### Work to complete
Your task is to retype the listing word for word.

### Material shown
______________________________

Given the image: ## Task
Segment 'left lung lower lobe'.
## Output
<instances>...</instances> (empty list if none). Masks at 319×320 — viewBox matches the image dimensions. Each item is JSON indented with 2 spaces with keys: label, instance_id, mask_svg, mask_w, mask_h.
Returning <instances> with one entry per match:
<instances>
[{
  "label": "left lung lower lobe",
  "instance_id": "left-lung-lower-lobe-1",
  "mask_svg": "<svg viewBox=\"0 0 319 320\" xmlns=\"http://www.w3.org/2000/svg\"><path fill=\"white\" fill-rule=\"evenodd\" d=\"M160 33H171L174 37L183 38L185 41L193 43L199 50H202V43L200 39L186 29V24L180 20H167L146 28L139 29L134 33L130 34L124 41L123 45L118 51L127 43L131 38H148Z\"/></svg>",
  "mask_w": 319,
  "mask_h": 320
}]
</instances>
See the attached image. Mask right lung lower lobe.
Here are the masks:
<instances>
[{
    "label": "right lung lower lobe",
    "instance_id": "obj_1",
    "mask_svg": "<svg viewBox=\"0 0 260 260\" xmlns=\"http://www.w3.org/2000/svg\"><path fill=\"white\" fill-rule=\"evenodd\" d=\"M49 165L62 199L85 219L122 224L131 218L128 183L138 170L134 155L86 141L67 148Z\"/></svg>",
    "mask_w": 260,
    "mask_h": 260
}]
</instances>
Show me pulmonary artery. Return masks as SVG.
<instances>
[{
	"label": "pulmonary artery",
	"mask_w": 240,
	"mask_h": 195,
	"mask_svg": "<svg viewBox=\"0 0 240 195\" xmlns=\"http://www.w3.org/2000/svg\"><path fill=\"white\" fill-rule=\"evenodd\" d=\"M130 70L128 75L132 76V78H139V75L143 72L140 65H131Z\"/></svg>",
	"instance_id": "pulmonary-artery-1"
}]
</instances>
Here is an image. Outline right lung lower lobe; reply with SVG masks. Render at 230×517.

______________________________

### Exercise output
Given the image: ## Task
Segment 'left lung lower lobe'.
## Output
<instances>...</instances> (empty list if none). Masks at 319×320 — viewBox matches the image dimensions. Each item is JSON indented with 2 spaces with keys: label, instance_id, mask_svg, mask_w, mask_h.
Returning <instances> with one entry per match:
<instances>
[{
  "label": "left lung lower lobe",
  "instance_id": "left-lung-lower-lobe-1",
  "mask_svg": "<svg viewBox=\"0 0 319 320\" xmlns=\"http://www.w3.org/2000/svg\"><path fill=\"white\" fill-rule=\"evenodd\" d=\"M160 33H171L174 37L183 38L185 41L193 43L199 50H202V43L200 39L186 29V24L180 20H167L146 28L139 29L134 33L130 34L124 41L123 45L118 51L127 43L131 38H148Z\"/></svg>",
  "mask_w": 319,
  "mask_h": 320
}]
</instances>
See the attached image. Mask right lung lower lobe.
Here are the masks:
<instances>
[{
    "label": "right lung lower lobe",
    "instance_id": "obj_1",
    "mask_svg": "<svg viewBox=\"0 0 260 260\" xmlns=\"http://www.w3.org/2000/svg\"><path fill=\"white\" fill-rule=\"evenodd\" d=\"M49 165L62 199L85 219L122 224L131 218L128 183L138 170L134 155L86 141L67 148Z\"/></svg>",
    "mask_w": 260,
    "mask_h": 260
}]
</instances>
Show me pulmonary artery. Return masks as SVG.
<instances>
[{
	"label": "pulmonary artery",
	"mask_w": 240,
	"mask_h": 195,
	"mask_svg": "<svg viewBox=\"0 0 240 195\" xmlns=\"http://www.w3.org/2000/svg\"><path fill=\"white\" fill-rule=\"evenodd\" d=\"M130 70L128 75L132 76V78H139V75L143 72L140 65H131Z\"/></svg>",
	"instance_id": "pulmonary-artery-1"
}]
</instances>
Here is an image. Outline right lung lower lobe; reply with SVG masks. Render at 230×517.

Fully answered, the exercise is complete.